WaveSpeedAI X DataCrunch: FLUX Real-Time Image Inference on B200

WaveSpeedAI,Wed Apr 09 2025

WaveSpeedAI has teamed up with European GPU cloud provider DataCrunch to achieve a breakthrough in generative image and video model deployment. By optimizing the open-weight FLUX-dev model on DataCrunch’s cutting-edge NVIDIA B200 GPU, our collaboration delivers up to 6× faster image inference compared to industry-standard baselines.

In this post, we provide a technical overview of the FLUX-dev model and the B200 GPU, discuss the challenges of scaling FLUX-dev with standard inference stacks, and share benchmark results demonstrating how WaveSpeedAI’s proprietary framework significantly improves latency and cost-efficiency. Enterprise ML teams will learn how this WaveSpeedAI + DataCrunch solution translates to faster API responses and significantly reduced cost per image – empowering real-world AI applications. (WaveSpeedAI was founded by Zeyi Cheng, who leads our mission to accelerate generative AI inference.)

This blog is cross-posted to DataCrunch blog.

FLUX-Dev: SOTA image generation model

FLUX-dev is a state-of-the-art (SOTA) open-source image generation model capable of text-to-image and image-to-image generation. Its capabilities include good world understanding and prompt adherence (thanks to the T5 text encoder), style diversity, complex scene semantics and composition understanding. The model output quality is comparable to or can surpass popular close-source models like Midjourney v6.0, DALL·E 3 (HD), and SD3-Ultra. FLUX-dev has rapidly become the most popular image generation model in the open-source community, setting a new benchmark for quality, versatility, and prompt alignment.
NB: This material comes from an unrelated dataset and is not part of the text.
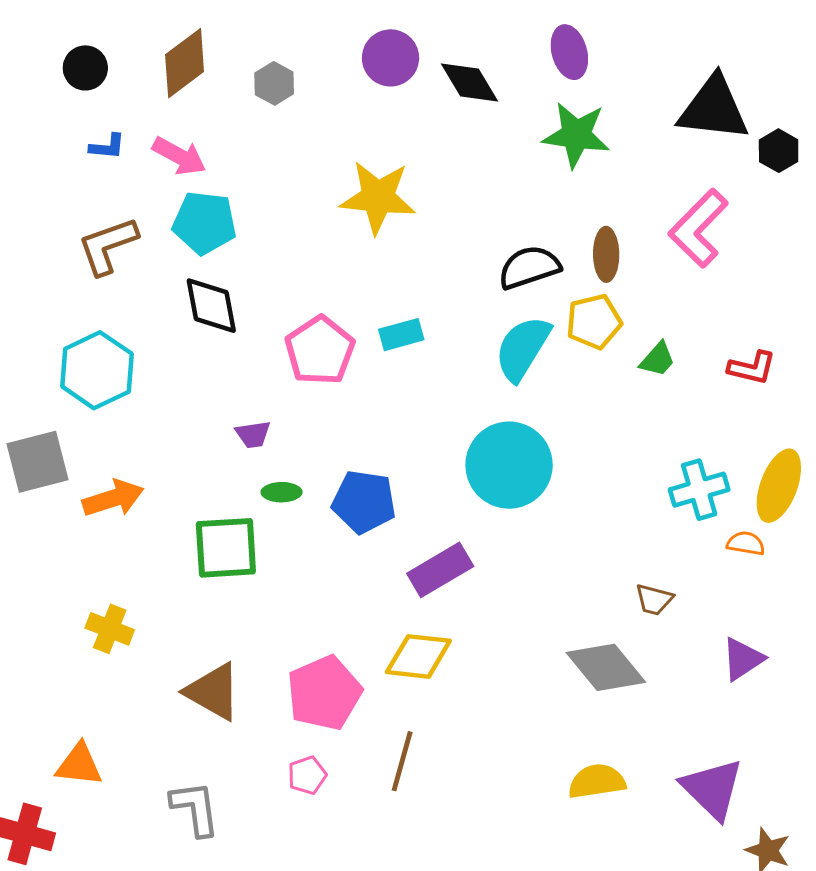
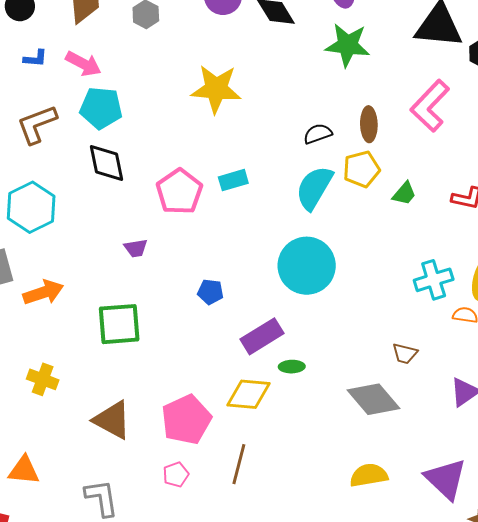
black semicircle: (529, 267) -> (318, 134), size x0.7
green ellipse: (282, 492) -> (292, 367), moved
blue pentagon: (364, 502) -> (210, 292), size x0.6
FLUX-dev uses flow matching, and its model architecture is based on a hybrid architecture of multimodal and parallel diffusion transformer blocks. The architecture has 12B parameters, approximately 33 GB fp16/bf16. Therefore, FLUX-dev is computationally demanding with this large parameter count and iterative diffusion process. Efficient inference is essential for large-scale inference scenarios where user experience is crucial.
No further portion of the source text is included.